[[ RECORD EXTRACTS, beginning ]]

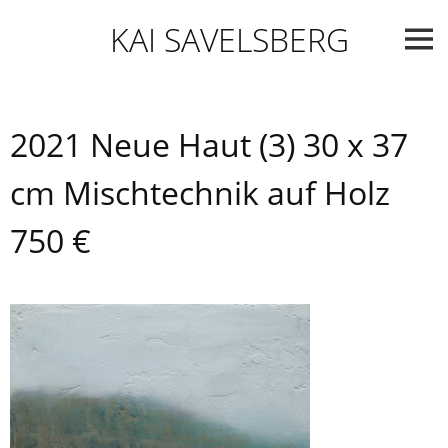
Skip
KAI SAVELSBERG
to
content
2021 Neue Haut (3) 30 x 37
cm Mischtechnik auf Holz
750 €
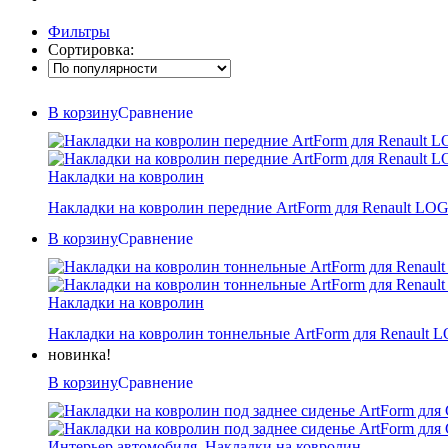
Фильтры
Сортировка:
В корзину
Сравнение
Накладки на ковролин
Накладки на ковролин передние ArtForm для Renault L
В корзину
Сравнение
Накладки на ковролин
Накладки на ковролин тоннельные ArtForm для Renault
новинка!
В корзину
Сравнение
Интерьер автомобиля
,
Накладки на ковролин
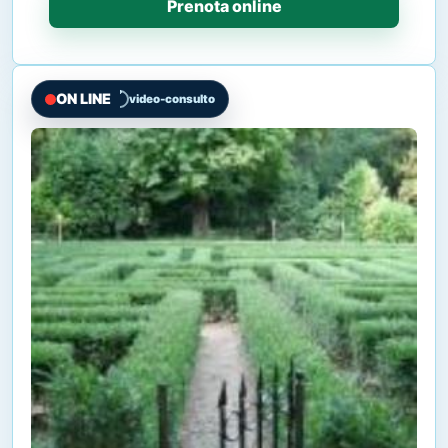
Prenota online
ON LINE
video-consulto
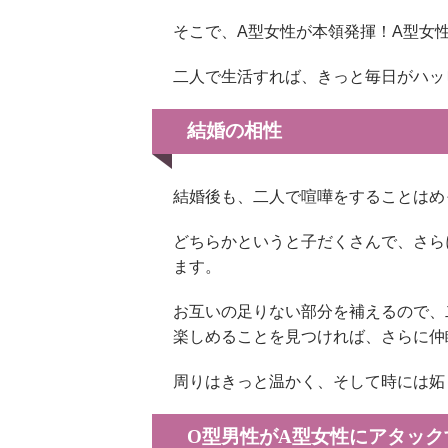
そこで、A型女性が本領発揮！A型女
二人で生活すれば、きっと毎日がハッ
結婚の相性
結婚後も、二人で喧嘩をすることはめ
どちらかというと子だくさんで、さら
ます。
お互いの足りない部分を補えるので、
楽しめることを見つければ、さらに仲
周りはきっと温かく、そして時には妬
O型男性がA型女性にアタック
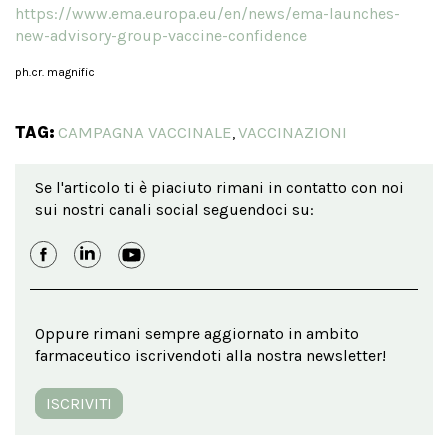
https://www.ema.europa.eu/en/news/ema-launches-
new-advisory-group-vaccine-confidence
ph.cr. magnific
TAG:
CAMPAGNA VACCINALE
VACCINAZIONI
,
Se l'articolo ti è piaciuto rimani in contatto con noi
sui nostri canali social seguendoci su:
Oppure rimani sempre aggiornato in ambito
farmaceutico iscrivendoti alla nostra newsletter!
ISCRIVITI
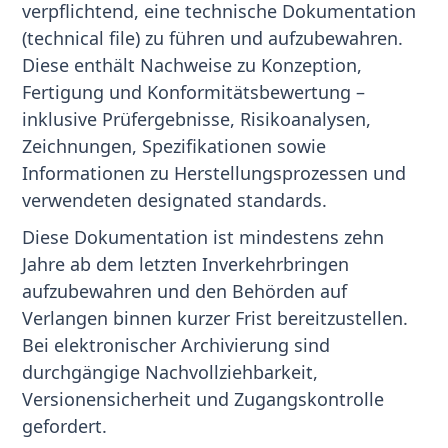
verpflichtend, eine technische Dokumentation
(technical file) zu führen und aufzubewahren.
Diese enthält Nachweise zu Konzeption,
Fertigung und Konformitätsbewertung –
inklusive Prüfergebnisse, Risikoanalysen,
Zeichnungen, Spezifikationen sowie
Informationen zu Herstellungsprozessen und
verwendeten designated standards.
Diese Dokumentation ist mindestens zehn
Jahre ab dem letzten Inverkehrbringen
aufzubewahren und den Behörden auf
Verlangen binnen kurzer Frist bereitzustellen.
Bei elektronischer Archivierung sind
durchgängige Nachvollziehbarkeit,
Versionensicherheit und Zugangskontrolle
gefordert.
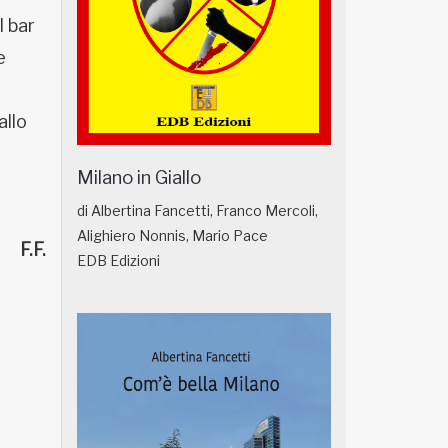
l bar
e
allo
Milano in Giallo
di Albertina Fancetti, Franco Mercoli,
Alighiero Nonnis, Mario Pace
F.F.
EDB Edizioni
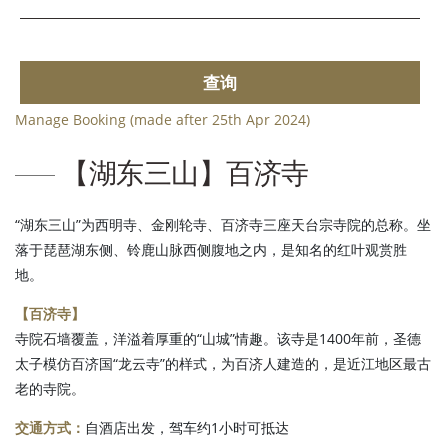
查询
Manage Booking (made after 25th Apr 2024)
【湖东三山】百济寺
“湖东三山”为西明寺、金刚轮寺、百济寺三座天台宗寺院的总称。坐
落于琵琶湖东侧、铃鹿山脉西侧腹地之内，是知名的红叶观赏胜
地。
【百济寺】
寺院石墙覆盖，洋溢着厚重的“山城”情趣。该寺是1400年前，圣德
太子模仿百济国“龙云寺”的样式，为百济人建造的，是近江地区最古
老的寺院。
交通方式：
自酒店出发，驾车约1小时可抵达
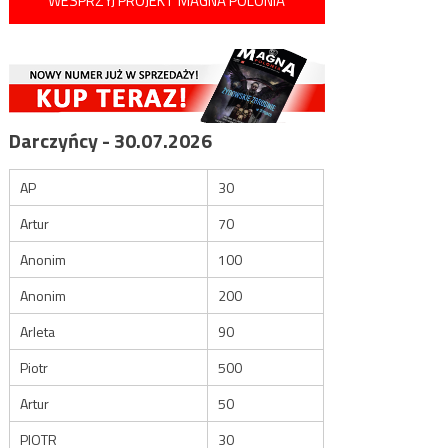
WESPRZYJ PROJEKT MAGNA POLONIA
Darczyńcy - 30.07.2026
AP
30
Artur
70
Anonim
100
Anonim
200
Arleta
90
Piotr
500
Artur
50
PIOTR
30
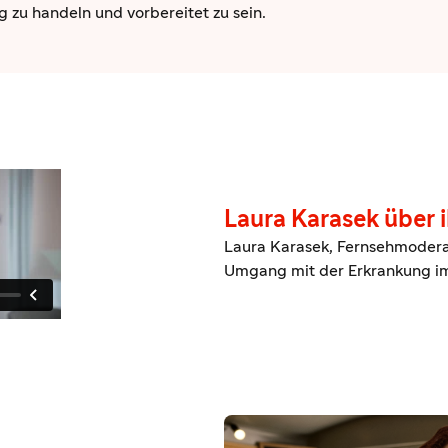
g zu handeln und vorbereitet zu sein.
Laura Karasek über 
Laura Karasek, Fernsehmoderator
Umgang mit der Erkrankung im 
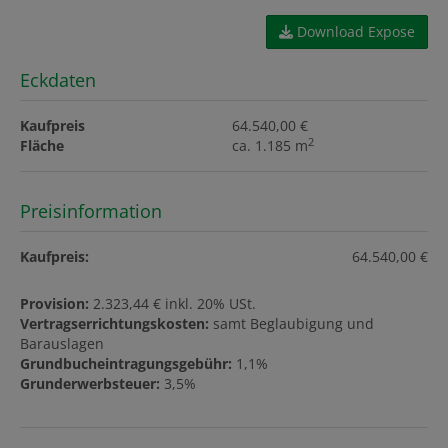
Download Expose
Eckdaten
Kaufpreis
64.540,00 €
2
Fläche
ca. 1.185 m
Preisinformation
Kaufpreis:
64.540,00 €
Provision:
2.323,44 € inkl. 20% USt.
Vertragserrichtungskosten:
samt Beglaubigung und
Barauslagen
Grundbucheintragungsgebühr:
1,1%
Grunderwerbsteuer:
3,5%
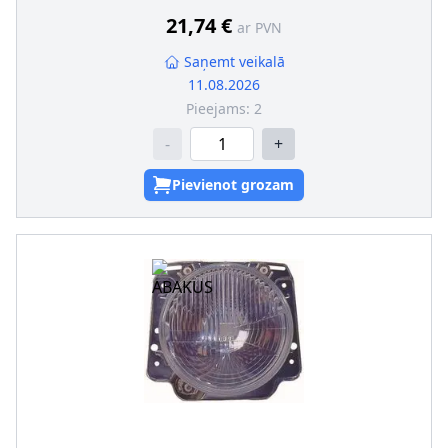
turētāju
21,74 €
ar PVN
Saņemt veikalā
11.08.2026
Pieejams:
2
-
+
Pievienot grozam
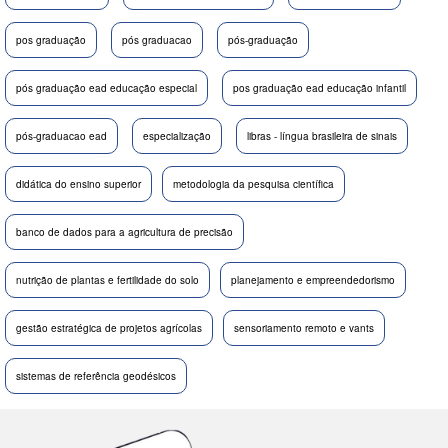
pos graduação
pós graduacao
pós-graduação
pós graduação ead educação especial
pos graduação ead educação infantil
pós-graduacao ead
especialização
libras - língua brasileira de sinais
didática do ensino superior
metodologia da pesquisa científica
banco de dados para a agricultura de precisão
nutrição de plantas e fertilidade do solo
planejamento e empreendedorismo
gestão estratégica de projetos agrícolas
sensoriamento remoto e vants
sistemas de referência geodésicos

[[ RECORD EXTRACTS, end ]]

TASK OBJECTIVE: Omitting all pictures, copy the preceding entries without any alteration.

RESPONSE TO THE EXERCISE:
Skip
KAI SAVELSBERG
to
content
2021 Neue Haut (3) 30 x 37
cm Mischtechnik auf Holz
750 €
Фильтры
Сортировка:
В корзину
Сравнение
Накладки на ковролин
Накладки на ковролин передние ArtForm для Renault L
В корзину
Сравнение
Накладки на ковролин
Накладки на ковролин тоннельные ArtForm для Renault
новинка!
В корзину
Сравнение
Интерьер автомобиля
,
Накладки на ковролин
Prenota online
ON LINE
video-consulto
そこで、A型女性が本領発揮！A型女
二人で生活すれば、きっと毎日がハッ
結婚の相性
結婚後も、二人で喧嘩をすることはめ
どちらかというと子だくさんで、さら
ます。
お互いの足りない部分を補えるので、
楽しめることを見つければ、さらに仲
周りはきっと温かく、そして時には妬
O型男性がA型女性にアタック
https://www.ema.europa.eu/en/news/ema-launches-
new-advisory-group-vaccine-confidence
ph.cr. magnific
TAG:
CAMPAGNA VACCINALE
VACCINAZIONI
,
Se l'articolo ti è piaciuto rimani in contatto con noi
sui nostri canali social seguendoci su:
Oppure rimani sempre aggiornato in ambito
farmaceutico iscrivendoti alla nostra newsletter!
ISCRIVITI
verpflichtend, eine technische Dokumentation
(technical file) zu führen und aufzubewahren.
Diese enthält Nachweise zu Konzeption,
Fertigung und Konformitätsbewertung –
inklusive Prüfergebnisse, Risikoanalysen,
Zeichnungen, Spezifikationen sowie
Informationen zu Herstellungsprozessen und
verwendeten designated standards.
Diese Dokumentation ist mindestens zehn
Jahre ab dem letzten Inverkehrbringen
aufzubewahren und den Behörden auf
Verlangen binnen kurzer Frist bereitzustellen.
Bei elektronischer Archivierung sind
durchgängige Nachvollziehbarkeit,
Versionensicherheit und Zugangskontrolle
gefordert.
l bar
e
allo
Milano in Giallo
di Albertina Fancetti, Franco Mercoli,
Alighiero Nonnis, Mario Pace
F.F.
EDB Edizioni
查询
Manage Booking (made after 25th Apr 2024)
【湖东三山】百济寺
“湖东三山”为西明寺、金刚轮寺、百济寺三座天台宗寺院的总称。坐
落于琵琶湖东侧、铃鹿山脉西侧腹地之内，是知名的红叶观赏胜
地。
【百济寺】
寺院石墙覆盖，洋溢着厚重的“山城”情趣。该寺是1400年前，圣德
太子模仿百济国“龙云寺”的样式，为百济人建造的，是近江地区最古
老的寺院。
交通方式：
自酒店出发，驾车约1小时可抵达
WESPRZYJ PROJEKT MAGNA POLONIA
Darczyńcy - 30.07.2026
AP
30
Artur
70
Anonim
100
Anonim
200
Arleta
90
Piotr
500
Artur
50
PIOTR
30
g zu handeln und vorbereitet zu sein.
Laura Karasek über 
Laura Karasek, Fernsehmoderator
Umgang mit der Erkrankung im 
Download Expose
Eckdaten
Kaufpreis
64.540,00 €
2
Fläche
ca. 1.185 m
Preisinformation
Kaufpreis:
64.540,00 €
Provision:
2.323,44 € inkl. 20% USt.
Vertragserrichtungskosten:
samt Beglaubigung und
Barauslagen
Grundbucheintragungsgebühr:
1,1%
Grunderwerbsteuer:
3,5%
turētāju
21,74 €
ar PVN
Saņemt veikalā
11.08.2026
Pieejams:
2
-
+
Pievienot grozam
pos graduação
pós graduacao
pós-graduação
pós graduação ead educação especial
pos graduação ead educação infantil
pós-graduacao ead
especialização
libras - língua brasileira de sinais
didática do ensino superior
metodologia da pesquisa científica
banco de dados para a agricultura de precisão
nutrição de plantas e fertilidade do solo
planejamento e empreendedorismo
gestão estratégica de projetos agrícolas
sensoriamento remoto e vants
sistemas de referência geodésicos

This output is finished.